Novice seamstresses create hats for the homelessFamily and consumer education teacher Deb Gangnon is enjoying the kind of payback teachers love — seeing students not only learn but use what they’ve learned to help others.
By: Meg Heaton, Hudson Star-Observer
Family and consumer education teacher Deb Gangnon is enjoying the kind of payback teachers love — seeing students not only learn but use what they’ve learned to help others.
Hudson Middle School eighth-graders Clara Malanaphy and Sophie Tuchel have done just that. The best friends took Gangnon’s “Techno-Sewing” class as an elective. Neither girl had ever sewn before and wasn’t sure they would like it but they enjoyed learning how to make the fleece hat Gangnon chose as a project.
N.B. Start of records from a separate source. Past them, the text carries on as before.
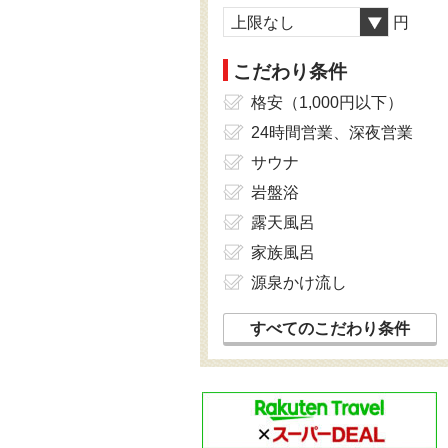
上限なし
円
こだわり条件
格安（1,000円以下）
24時間営業、深夜営業
サウナ
岩盤浴
露天風呂
家族風呂
源泉かけ流し
すべてのこだわり条件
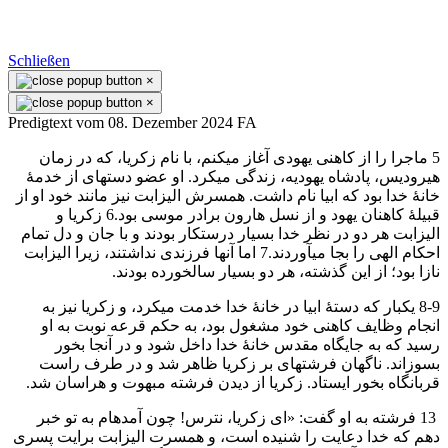
Schließen
×
×
Predigtext vom 08. Dezember 2024 FA
5 ماجرا را از كاهنی يهودی آغاز میكنم، با نام زكريا، كه در زمان
هيروديس، پادشاه يهوديه، زندگی میكرد. او عضو دستهای از خدمهٔ
خانهٔ خدا بود كه ابيا نام داشت. همسرش اليزابت نيز مانند خود او از
قبيلهٔ كاهنان يهود و از نسل هارون برادر موسی بود.6 زكريا و
اليزابت هر دو در نظر خدا بسيار درستكار بودند و با جان و دل تمام
احكام الهی را بجا میآوردند.7 اما آنها فرزندی نداشتند، زيرا اليزابت
نازا بود؛ از اين گذشته، هر دو بسيار سالخورده بودند.
8-9 يكبار كه دستهٔ ابيا در خانهٔ خدا خدمت میكرد، و زكريا نيز به
انجام وظايف كاهنی خود مشغول بود، به حكم قرعه نوبت به او
رسيد كه به جايگاه مقدس خانهٔ خدا داخل شود و در آنجا بخور
بسوزاند. ناگهان فرشتهای بر زكريا ظاهر شد و در طرف راست
قربانگاه بخور ايستاد. زكريا از ديدن فرشته مبهوت و هراسان شد.
13 فرشته به او گفت: «ای زكريا، نترس! چون آمدهام به تو خبر
دهم كه خدا دعايت را شنيده است، و همسرت اليزابت برايت پسری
They decided to make hats as Christmas presents for family and that’s when they hit on the idea to expand their gift-giving this season. They would make hats for homeless children who needed them.
First up were the materials. Malanaphy holds an annual birthday party where friends sleep outdoors in cardboard boxes to get a feel for what being homeless is like. Instead of gifts for her, she asks her guests to donate whatever they would spend on a present and she pays it forward. This year she and Tuchel decided to take the $150 from the party and buy supplies for some 70 hats. They got the pattern from Gangnon. In fact, they got more than one as they wore them out. As they gained experience they customized the original design.
The girls say they can make four hats in two hours using a sort of production line. “It goes pretty fast if you stay focused but that doesn’t always happen. We can get a little crazy sometimes,” said Tuchel.
“It was great spending so much time together. And helping someone out is kind a gift in itself.”
The hats will go to People Serving People in the Twin Cities. The girls report that they were very excited to hear about their donation, especially since the gifts were “useful and warm.”
Gangnon said she was excited to learn of the girls’ plan. She believes skills like sewing can have lifelong benefits for students. “It is great to be able to make things you can use but it is also a great stress reliever and a creative outlet. It is wonderful to see these two so motivated. I’m very proud of them,” said Gangnon.
Malanaphy’s mother, Liz, believes the girls’ initiative is a sign of good things in Hudson schools.
“In this day of budget cuts and questions that arise about curriculum at school, this is a great example of why something outside of the ordinary limits of reading, writing and arithmetic, can be very empowering for kids.”